The "boring problem" that always needs more attention than it gets is performance. Plenty of companies ship features that only reduce performance by 10,20,50 milliseconds but it all adds up and applications end up feeling very sluggish. Apple is one of the few where I feel like the perf doesn't regress over time (likely because the features don't really expand much either).
I used to work for a machine shop that made lots of stuff - parts for cars, aircraft, medical devices, all very exciting. But the real money maker? Little clamps for holding sections of drill shafts together. Oil extraction companies go through literal tons of them every day and don't give a damn about cost. It was quite an eye opening experience.
I'm always looking for boring ideas, I'm a full stack web dev, and honestly my dream is to have some running side business that's extremely boring, I never seem to find good ol' boring ideas.

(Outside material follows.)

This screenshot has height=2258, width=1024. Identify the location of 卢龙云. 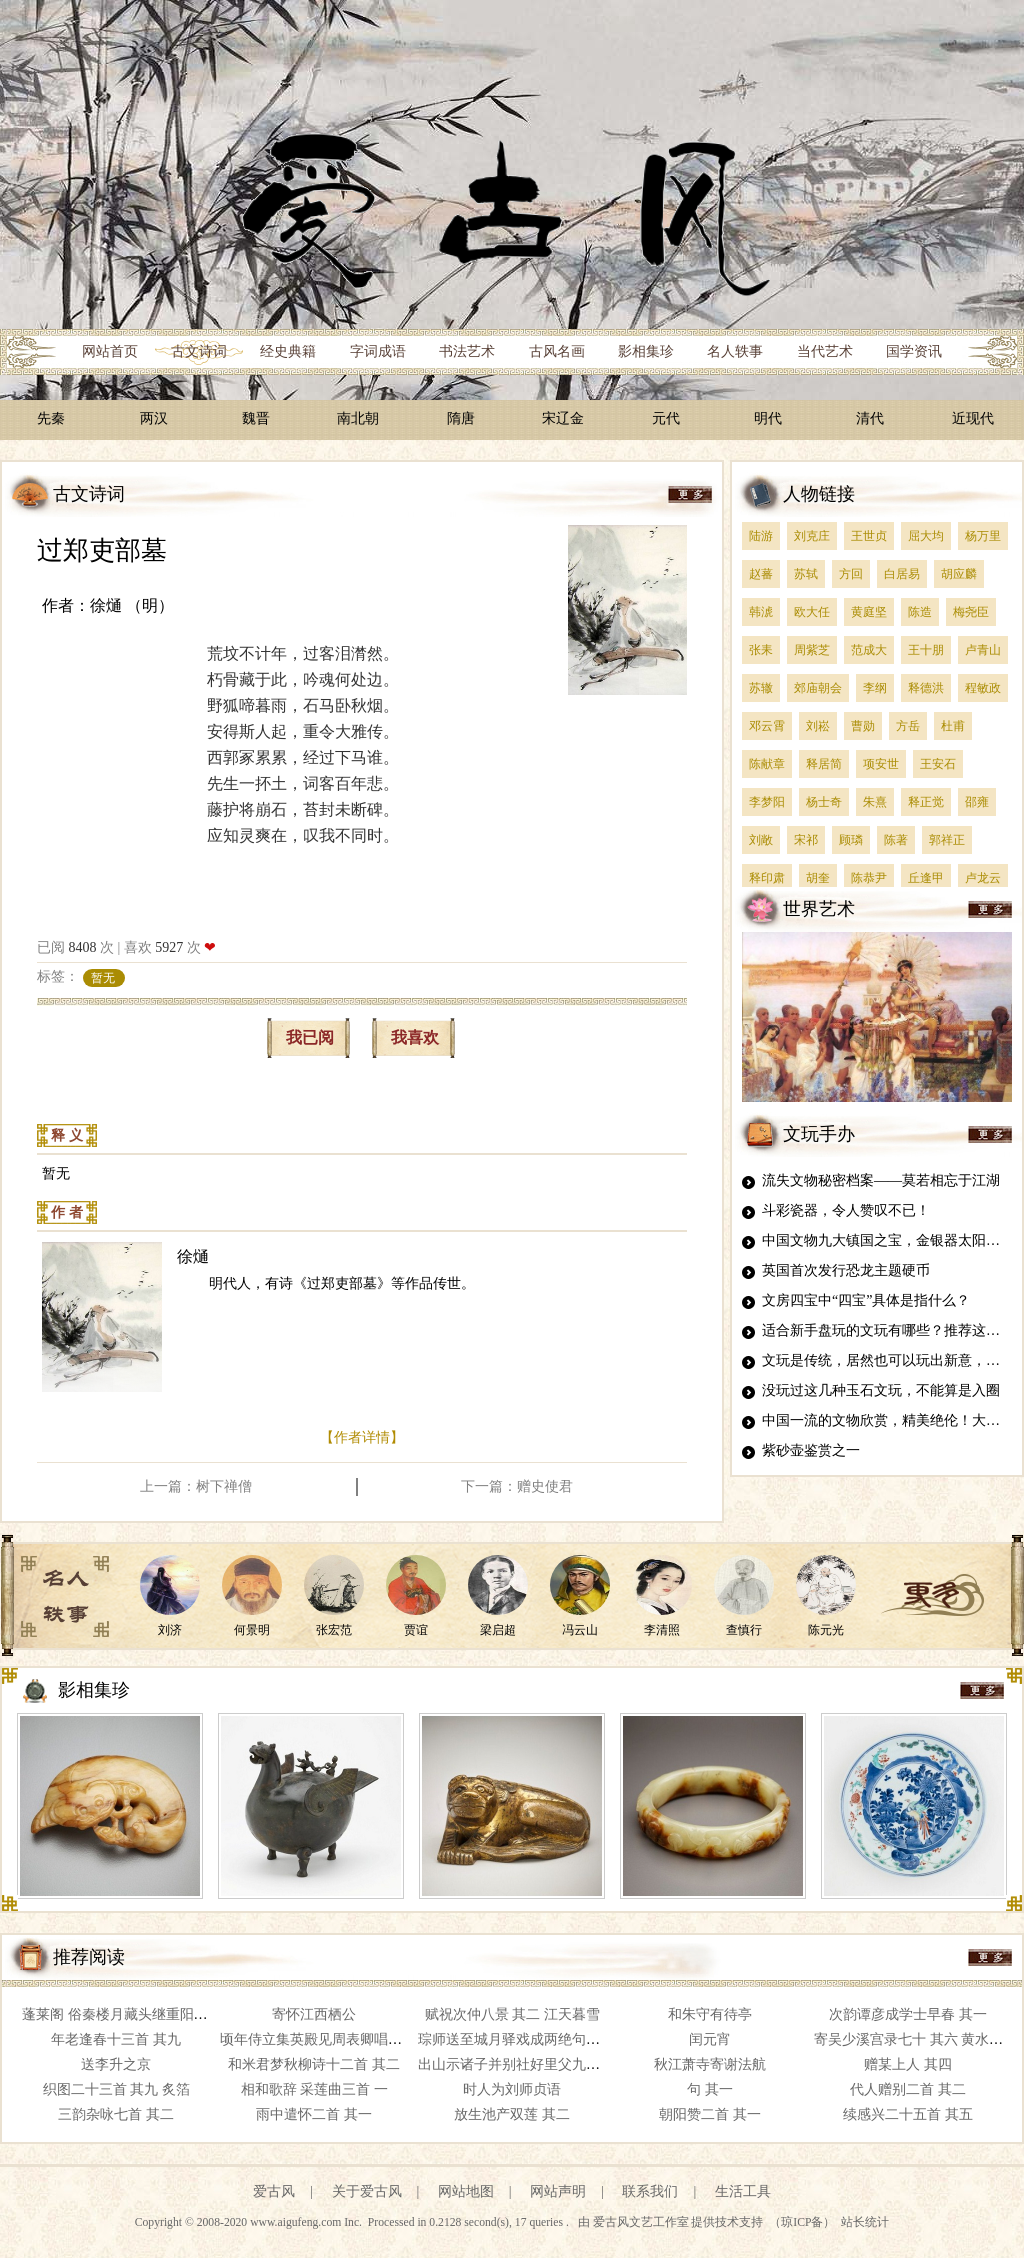
(983, 878).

The classic advice is to talk to people. Ask your friends in other industries what the most bullshit part of their job is. The most frustrated friend will probably have something. Especially if their answer is “eh, I have this Excel sheet that kinda does the job”.
Work with the brokers (and reinsurers if possible) and go after the carriers. Follow the Zillow model instead of Zenefits.
Edit, more:
Businesses want to work with established P&C brokers, and brokers have ensured (in most states) that they have to anyway. Provide the right data-driven SaaS tool that gives brokers the power to sell/renew better. Offer it for free unless it converts but require reporting conversions, then charge a percentage. You could call up brokers and they would all try it out. Then focus on solving boring, mostly statistical, problems in an elegant way behind the scenes.
The variance is probably due to a difference in what counts as a word + ambiguity around white spaces etc in each text editor. So it's not that the word counting problem is unsolved it's a problem of different companies adopting different definitions.